Meine persönliche Preisklasse - das gleich vorweg - liegt für ein rohes Pferd dagegen definitiv  im vierstelligen Bereich, und zwar im Unteren! Auch ein Großteil meines Umfelds hegt, pflegt und reitet irgendwelcher solcher eher „preiswerten“ Freizeitpferde.  Sicherlich lieben wir alle unsere Pferde genauso sehr wie die Besitzer der „besseren“ Exemplare, und im Unterhalt kosten erstklassige Haltung, Versorgung und Ausbildung ja sowieso für alle genau dasselbe.

Was uns unterscheidet, ist die vielfach gefürchtete „Leistungsgrenze“ unseres Vierbeiners - für mich ein absolutes Unwort!

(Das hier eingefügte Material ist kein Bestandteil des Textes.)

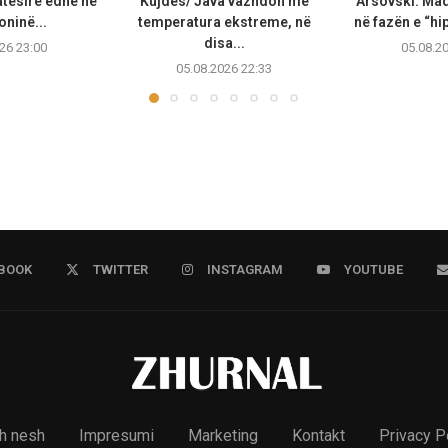
atësirë edhe në
Kujdes/ Java vazhdon me
Arsovski: Ma
ninë...
temperatura ekstreme, në
në fazën e “hip
disa...
26 23:00
05.08.2
05.08.2026 22:33
BOOK
TWITTER
INSTAGRAM
YOUTUBE
h nesh
Impresumi
Marketing
Kontakt
Privacy P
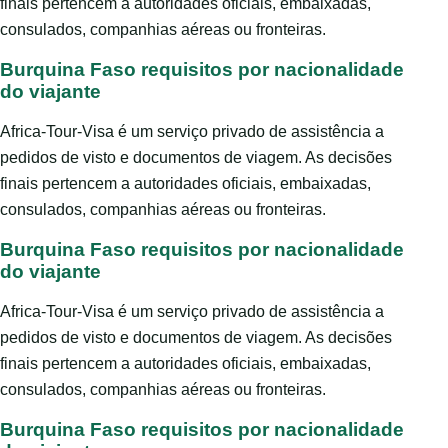
finais pertencem a autoridades oficiais, embaixadas,
consulados, companhias aéreas ou fronteiras.
Burquina Faso requisitos por nacionalidade
do viajante
Africa-Tour-Visa é um serviço privado de assistência a
pedidos de visto e documentos de viagem. As decisões
finais pertencem a autoridades oficiais, embaixadas,
consulados, companhias aéreas ou fronteiras.
Burquina Faso requisitos por nacionalidade
do viajante
Africa-Tour-Visa é um serviço privado de assistência a
pedidos de visto e documentos de viagem. As decisões
finais pertencem a autoridades oficiais, embaixadas,
consulados, companhias aéreas ou fronteiras.
Burquina Faso requisitos por nacionalidade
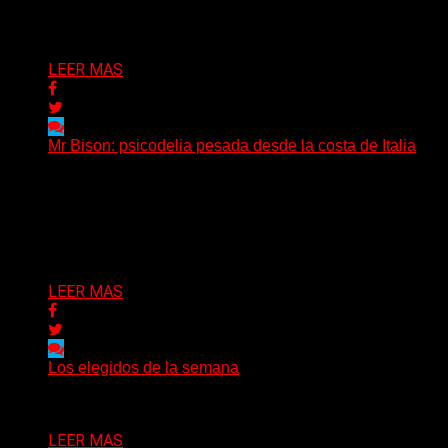
Delta 80
04/08/2026
LEER MAS
Mr Bison: psicodelia pesada desde la costa de Italia
(Brian Heason HBM Promotions/Music Plugger) Desde
un pequeño pueblo costero de la Toscana llega Mr
Bison, una...
Delta 80
03/08/2026
LEER MAS
Los elegidos de la semana
Delta 80
02/08/2026
LEER MAS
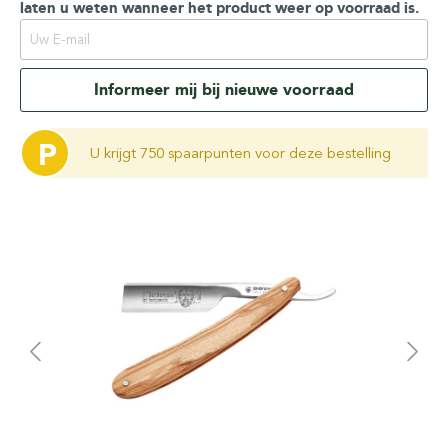
laten u weten wanneer het product weer op voorraad is.
Informeer mij bij nieuwe voorraad
P
U krijgt 750 spaarpunten voor deze bestelling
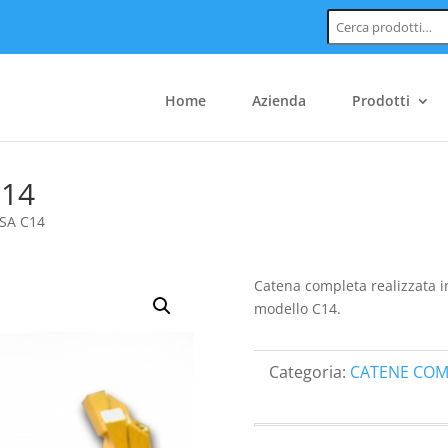
Cerca:
Home
Azienda
Prodotti
C14
SA C14
Catena completa realizzata i
modello C14.
Categoria:
CATENE COM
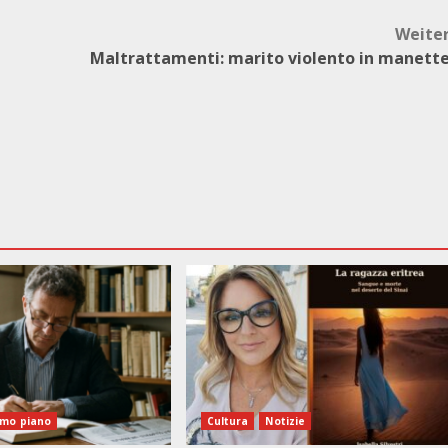
Weite
Maltrattamenti: marito violento in manett
imo piano
Cultura
Notizie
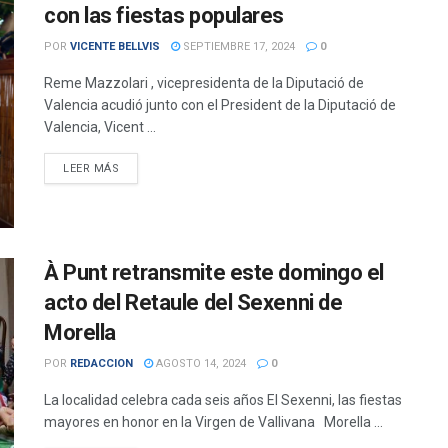
con las fiestas populares
POR
VICENTE BELLVIS
SEPTIEMBRE 17, 2024
0
Reme Mazzolari , vicepresidenta de la Diputació de
Valencia acudió junto con el President de la Diputació de
Valencia, Vicent ...
DETAILS
LEER MÁS
À Punt retransmite este domingo el
acto del Retaule del Sexenni de
Morella
POR
REDACCION
AGOSTO 14, 2024
0
La localidad celebra cada seis años El Sexenni, las fiestas
mayores en honor en la Virgen de Vallivana Morella ...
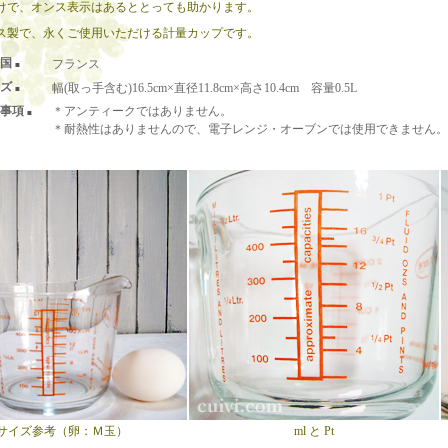
けで、オンス表示はあるととっても助かります。
ス製で、永くご使用いただける計量カップです。
国
フランス
■
ズ
幅(取っ手含む)16.5cm×直径11.8cm×高さ10.4cm 容量0.5L
■
事項
＊アンティークではありません。
■
＊耐熱性はありませんので、電子レンジ・オーブンでは使用できません。
サイズ参考（卵：Ｍ玉）
ml と Pt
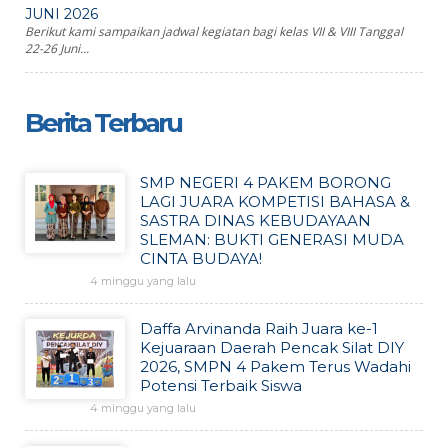
JUNI 2026
Berikut kami sampaikan jadwal kegiatan bagi kelas VII & VIII Tanggal
22-26 Juni...
Berita Terbaru
SMP NEGERI 4 PAKEM BORONG
LAGI JUARA KOMPETISI BAHASA &
SASTRA DINAS KEBUDAYAAN
SLEMAN: BUKTI GENERASI MUDA
CINTA BUDAYA!
4 minggu yang lalu
Daffa Arvinanda Raih Juara ke-1
Kejuaraan Daerah Pencak Silat DIY
2026, SMPN 4 Pakem Terus Wadahi
Potensi Terbaik Siswa
4 minggu yang lalu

Sicherlich werden  in der Welt des Turniersports Anforderungen an die Pferde gestellt, die nicht jedes Individuum bis in die höchsten Klassen leisten kann. Insofern mag es Pferde geben, die in der Welt des Turniersports halt nur bis zur Klasse L taugen - während andere „fürs große Viereck geboren“ zu sein scheinen. Sieht man diese Welt dann auch noch mit Augen eines Züchters, dann will man selbstverständlich Pferde züchten, die den modernen sportlichen Anforderungen optimal entsprechen. Die nicht ganz optimalen sind dann halt schon die „Schlechteren“. Wie gesagt, als Züchter macht diese Betrachtungsweise auch Sinn, damit man optimal verpaart und die Pferdezucht voranbringt. Wie sich in den letzten Jahrzehnten gezeigt hat,  gibt es dankenswerterweise ja kaum noch wirklich unbrauchbare, weil komplett verbaute Pferde. Im Prinzip sind alle (an sich gesunden!) Zuchtprodukte auch reitbar - und genau darauf will ich hinaus.
Neben dieser sportorientierten Welt gibt es nämlich - glücklicherweise, meiner Meinung nach! - noch die normale Welt. In der muss man sich rein überhaupt gar nicht mit anderen messen, vergleichen und in Klassen einteilen lassen, so man nicht möchte.  Was zählt, ist gutes Reiten. Und das geht eben wirklich mit nahezu jedem Pferd. Was in der Leistungssportweltanschauung ein „schlechtes“ Pferd ist, hat immer noch vier Füße! Natürlich hat es nicht ganz DIE Gangveranlagung und vielleicht verlängern manche Exterieur“mängel“ die Ausbildung - aber  das war‘s auch schon.
Eine „Leistungsgrenze“ gibt es nur aus wettkampforientierter Sicht. Für den Hausgebrauch kann man - so man kann! - wirklich ALLES ausbilden.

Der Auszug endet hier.